In some embodiments, the second computing unit 160 can be sequentially coupled to the first computing unit 140. In some embodiments, the first computing unit 140 and the second computing unit 160 can be sequentially coupled in a same metallization/metal layer. In some embodiments, the first computing unit 140 can be directly interconnected to the second computing unit 160.


In some embodiments, a memory device 100 may adopt a fully sequential floor plan. By adopting the fully sequential floor plan in the design of memory devices can lead to a more optimal use of routing tracks. By arranging the components in a sequential manner, the total number of routing tracks required can be significantly reduced. This streamlined approach facilitates a more organized and less congested routing scheme, thereby allowing for the use of fewer metal layers within the circuit. Additionally, with fewer layers, the electrical path lengths are shortened, which can enhance the signal integrity and potentially improve the operational speed of the circuit.

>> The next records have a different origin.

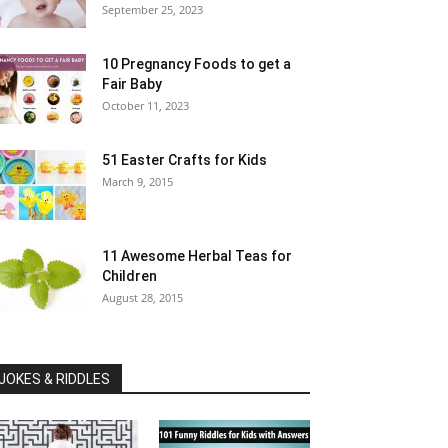
September 25, 2023
10 Pregnancy Foods to get a
Fair Baby
October 11, 2023
51 Easter Crafts for Kids
March 9, 2015
11 Awesome Herbal Teas for
Children
August 28, 2015
JOKES & RIDDLES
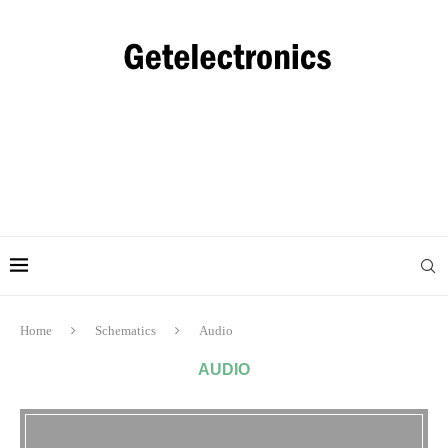
Home
Schematics
Audio
AUDIO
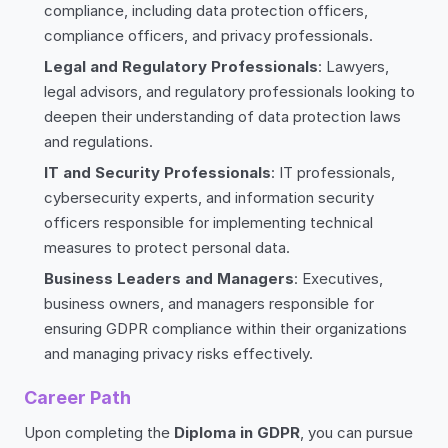
compliance, including data protection officers,
compliance officers, and privacy professionals.
Legal and Regulatory Professionals
: Lawyers,
legal advisors, and regulatory professionals looking to
deepen their understanding of data protection laws
and regulations.
IT and Security Professionals
: IT professionals,
cybersecurity experts, and information security
officers responsible for implementing technical
measures to protect personal data.
Business Leaders and Managers
: Executives,
business owners, and managers responsible for
ensuring GDPR compliance within their organizations
and managing privacy risks effectively.
Career Path
Upon completing the
Diploma in GDPR
, you can pursue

In some embodiments, a memory device 100 may implement a hybrid floor plan (e.g., partial sequential floor plan and partial parallel floor plan). By implementing a hybrid floor plan that combines both sequential and parallel elements in integrated circuit design can provide a substantial improvement in terms of routability and layer usage. By selectively employing sequential routing where feasible and parallel routing where necessary, the total number of routing tracks can be effectively reduced. This balanced approach mitigates the routing congestion typically associated with parallel designs while still maintaining the design compactness that purely sequential floor plans may compromise. The result is a layout that requires fewer metal layers, which can significantly lower the complexity and cost of manufacturing. This hybrid floor plan thus offers an efficient way to optimize the routing infrastructure of the chip, contributing to a more streamlined manufacturing process and improved overall circuit performance.


In some embodiments, the global computing unit 180 can be configured to accumulate at least one partial sum 182 (e.g., first partial sum 142, and/or second partial sum 162) of multiplications from the first computing unit 140 and the second computing unit 160. In some embodiments, the global computing unit 180 can be at least one of: a global accumulator, a full adder, a half adder, a summation register, a partial sum register, or an accumulation circuit. In some embodiments, at least one additional computing unit can be inserted between the global computing unit 180 and the second computing unit 160. In certain embodiments, the global computing unit 180 can be sequentially coupled to the first computing unit 140, the second computing unit 160, and the at least one additional computing unit.



FIG. 2 illustrates a detailed schematic diagram of the memory device 100 of FIG. 1, in accordance with some embodiments of the present disclosure. FIG. 4 illustrates a detailed schematic diagram of the memory device 100 of FIG. 2, in accordance with some embodiments of the present disclosure. The memory device 100 may include a memory array 120, a first computing unit 140, a second computing unit 160, and a third computing unit 220. In some embodiments, the memory device 100 may include a memory array 120, a first computing unit 140, a second computing unit 160, a third computing unit 220, and a global computing unit 180. The memory devices 100 of FIGS. 2 and 4 are substantially similar to the memory device 100 of FIG. 1. The specific operations of similar elements, which are already discussed in detail in above paragraphs, are omitted herein for the sake of brevity, unless there is a need to introduce the co-operation relationship with the elements shown in FIGS. 2 and 4. In FIGS. 2 and 4, suppose there are 16 partial sums to be accumulated from 16 CIM banks, with each partial sum being 16 bits.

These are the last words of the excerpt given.